=== Recorded information ===

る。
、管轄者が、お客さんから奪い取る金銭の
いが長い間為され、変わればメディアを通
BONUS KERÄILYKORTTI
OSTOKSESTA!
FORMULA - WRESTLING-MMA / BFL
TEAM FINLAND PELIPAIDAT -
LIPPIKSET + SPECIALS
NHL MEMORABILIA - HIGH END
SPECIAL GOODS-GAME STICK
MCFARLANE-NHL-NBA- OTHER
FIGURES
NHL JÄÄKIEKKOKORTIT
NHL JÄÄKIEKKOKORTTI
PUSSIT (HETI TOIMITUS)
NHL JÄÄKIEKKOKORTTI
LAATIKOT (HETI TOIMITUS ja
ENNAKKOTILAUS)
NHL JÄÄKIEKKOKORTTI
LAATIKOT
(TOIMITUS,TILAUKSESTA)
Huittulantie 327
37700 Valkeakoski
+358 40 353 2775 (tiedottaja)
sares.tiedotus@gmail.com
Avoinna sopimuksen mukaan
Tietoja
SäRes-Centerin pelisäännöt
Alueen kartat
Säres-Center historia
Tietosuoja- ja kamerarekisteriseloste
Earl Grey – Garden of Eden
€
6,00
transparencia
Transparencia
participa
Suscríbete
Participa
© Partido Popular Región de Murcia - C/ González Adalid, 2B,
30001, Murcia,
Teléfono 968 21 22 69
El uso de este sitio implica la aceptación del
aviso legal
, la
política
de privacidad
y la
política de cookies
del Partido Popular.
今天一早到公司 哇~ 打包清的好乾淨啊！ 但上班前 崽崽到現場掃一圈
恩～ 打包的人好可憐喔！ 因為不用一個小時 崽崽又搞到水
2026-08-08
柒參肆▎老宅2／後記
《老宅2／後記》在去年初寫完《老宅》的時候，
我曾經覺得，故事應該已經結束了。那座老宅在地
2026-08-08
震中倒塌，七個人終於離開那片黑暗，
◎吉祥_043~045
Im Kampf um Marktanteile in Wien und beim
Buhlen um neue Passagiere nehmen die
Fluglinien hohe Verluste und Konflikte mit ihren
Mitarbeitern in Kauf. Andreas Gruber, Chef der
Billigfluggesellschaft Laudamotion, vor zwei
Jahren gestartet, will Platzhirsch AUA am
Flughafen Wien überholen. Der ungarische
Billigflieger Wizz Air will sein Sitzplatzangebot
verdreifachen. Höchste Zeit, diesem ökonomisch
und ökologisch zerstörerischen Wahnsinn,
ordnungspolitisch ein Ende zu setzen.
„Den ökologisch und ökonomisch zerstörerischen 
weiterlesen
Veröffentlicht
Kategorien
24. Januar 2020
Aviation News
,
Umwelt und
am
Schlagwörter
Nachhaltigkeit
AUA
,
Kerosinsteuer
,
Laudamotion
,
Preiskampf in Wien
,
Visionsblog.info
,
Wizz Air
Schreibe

===

> [Required work]: Among the lines above, repeat exactly those from the line with "今天一早到公司 哇~ 打包清的好乾淨啊！ 但上班前 崽崽到現場掃一圈" to the line with "Buhlen um neue Passagiere nehmen die", counting both ends.

> [Task output]:
今天一早到公司 哇~ 打包清的好乾淨啊！ 但上班前 崽崽到現場掃一圈
恩～ 打包的人好可憐喔！ 因為不用一個小時 崽崽又搞到水
2026-08-08
柒參肆▎老宅2／後記
《老宅2／後記》在去年初寫完《老宅》的時候，
我曾經覺得，故事應該已經結束了。那座老宅在地
2026-08-08
震中倒塌，七個人終於離開那片黑暗，
◎吉祥_043~045
Im Kampf um Marktanteile in Wien und beim
Buhlen um neue Passagiere nehmen die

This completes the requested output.